━━ DATA RECORDS

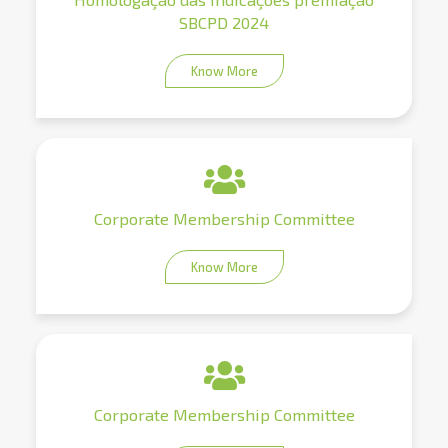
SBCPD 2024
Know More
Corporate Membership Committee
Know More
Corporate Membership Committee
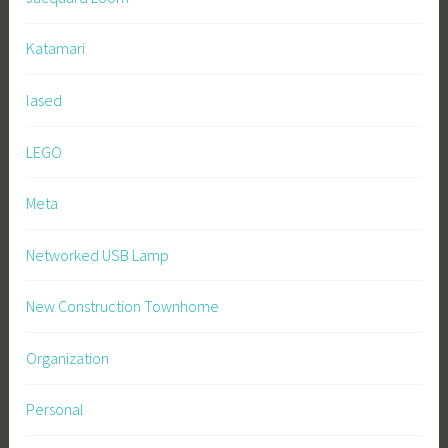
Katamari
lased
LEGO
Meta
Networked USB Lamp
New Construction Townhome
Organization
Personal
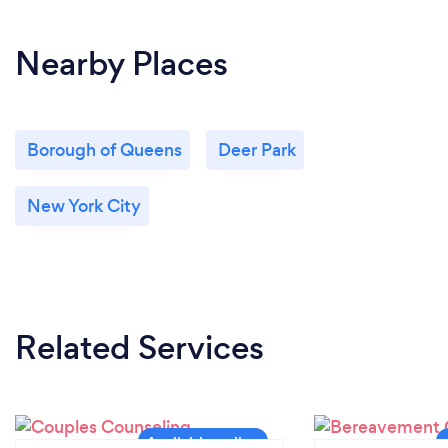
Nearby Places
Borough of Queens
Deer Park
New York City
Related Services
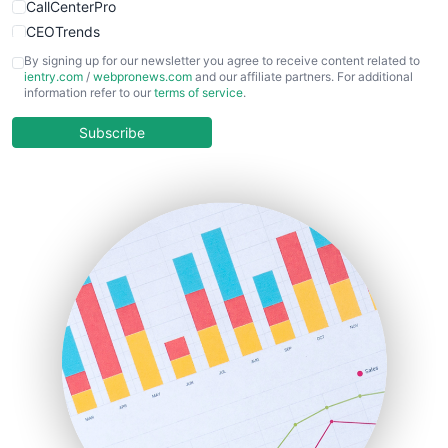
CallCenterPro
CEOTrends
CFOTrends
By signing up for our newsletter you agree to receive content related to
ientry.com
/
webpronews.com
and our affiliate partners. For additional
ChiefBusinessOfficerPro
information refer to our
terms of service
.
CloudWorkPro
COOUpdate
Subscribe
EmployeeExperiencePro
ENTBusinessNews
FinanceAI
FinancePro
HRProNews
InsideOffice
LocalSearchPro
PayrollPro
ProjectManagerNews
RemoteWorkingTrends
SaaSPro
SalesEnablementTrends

━━━━

> REQUIRED WORK:
Give the preceding data back exactly, minus every picture.

> ANSWER FOR THE TASK:
SBCPD 2024
Know More
Corporate Membership Committee
Know More
Corporate Membership Committee
Katamari
lased
LEGO
Meta
Networked USB Lamp
New Construction Townhome
Organization
Personal
Nearby Places
Borough of Queens
Deer Park
New York City
Related Services
CallCenterPro
CEOTrends
CFOTrends
By signing up for our newsletter you agree to receive content related to
ientry.com
/
webpronews.com
and our affiliate partners. For additional
ChiefBusinessOfficerPro
information refer to our
terms of service
.
CloudWorkPro
COOUpdate
Subscribe
EmployeeExperiencePro
ENTBusinessNews
FinanceAI
FinancePro
HRProNews
InsideOffice
LocalSearchPro
PayrollPro
ProjectManagerNews
RemoteWorkingTrends
SaaSPro
SalesEnablementTrends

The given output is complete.